In working with plants, we work with the whole plant to nourish the body and support it’s healing; and the real miracle is how plants, with all their energetic effects, interact with the body to bring health.

In this sense, the use of essential oils by themselves is not herbalism, though they do derive from plants, and can play an adjunct role in some herbal formulas.  Essential oils are distilled from the plant without the other chemicals that support, and sometimes alter their behavior in the body.  They are a highly concentrated component of a whole plant, more akin to pharmaceuticals in being a “constituent part” rather than a synergistic whole.  It also takes enormous amounts of plant material to make a very small amount of essential oil, which can be hard on the land in ways that violate the very essence of connection and relationship with plants that is at the heart of herbalism.  A richer and more plant connected alternative to using essential oils is to used infused oils.  They extract more than just the volatile fraction from the plant, and  offer a more whole and gentle resonance as a result.

Our bodies are built with sunlight distilled by plants, energizing a vital force within us that no formula of dead chemicals can replace.
Nature has provided abundantly for our needs with synergies from the green world, packaging chemicals and energies that already work together into a single leaf, flower or root.

Shifting State

Herbs influence the body in multiple ways. They nourish cells and organs, and the body also reacts to particular qualities of a plant. Have you ever reached for a piece of fruit or a lemonade when you are too hot in the summer? You probably sense that most fruits are cooling. Conversely, you probably sense that a hot cup of spicy tea on a cold autumn day is warming, not only because of its thermal warmth, but because of the warming spices. Temperature is one way that plants affect us. Taste is another, as sour is part of that cooling property, and bitter enlists a whole cascade of secretions and alerts all along the whole digestive tract. (Yes, just the taste of bitter can do that, and I will share about it in a future blog, so stay tuned!) My favorite shift though, is the way that cold infused Marshmallow root, Althea officinalis, moistens all my mucous membranes, before I can even swallow it. In our dry Oklahoma summers, that can be a blessing.

It’s not quite known how this happens, but for thousands of years herbalists and physicians of the ancient world have known that it does, probably by some reflex response in the body. All I know is, when I am working with someone who is all dried out, they are grateful for the effects of Marshmallow. Interestingly, as their dryness eases, so do depression and insomnia, though Marshmallow is not specifically a mood elevator or hypnotic.
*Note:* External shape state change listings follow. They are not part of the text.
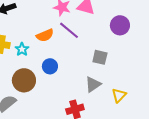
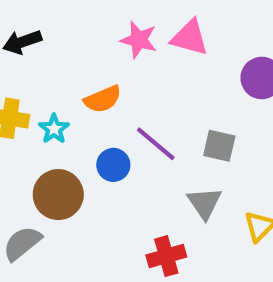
purple line: (69, 30) -> (156, 144), moved
gray triangle: (93, 84) -> (204, 203), turned -30

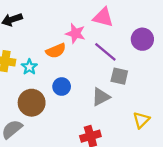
pink star: (139, 40) -> (75, 33), moved
purple line: (156, 144) -> (105, 52), moved
gray triangle: (204, 203) -> (101, 97), moved, turned 36

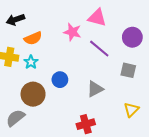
orange semicircle: (56, 51) -> (33, 38), moved
gray square: (119, 76) -> (128, 70), moved

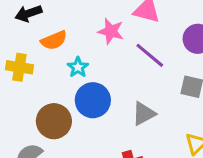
cyan star: (31, 62) -> (78, 67), moved
blue circle: (60, 80) -> (93, 100), size x1.5

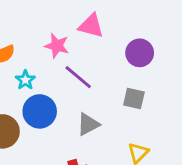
purple line: (150, 55) -> (78, 77), moved

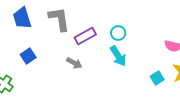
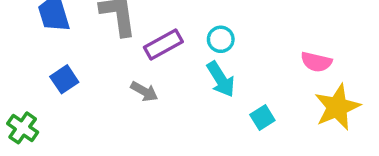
cyan square: (157, 78) -> (262, 118), moved

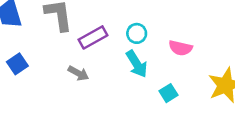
pink semicircle: (316, 62) -> (180, 48), moved

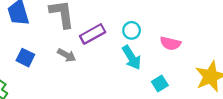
blue square: (17, 64) -> (25, 58), turned -30
gray arrow: (78, 73) -> (67, 55), moved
Sometimes the constitutional state of the body is what is causing other symptoms, and shifting that state promotes healing.

So herbs help the body shift its state through taste, temperature, moistness or dryness, and more; and these actions tell me so much about how the plant will work for the person I am helping. In essence, plants shift the ecology of the body, nourishing it from within, while offering an even deeper medicine.

I hint at what that is here, and I’ll tell it’s story another time.  Until then, notice the effect that a cup of any tea has on your state. Sit quietly as you sip, and tune in…. is it warming or cooling? Astringent or moistening? Stimulating or calming? When you do this, you are tuning in to some of the powerful ways that herbs help us heal.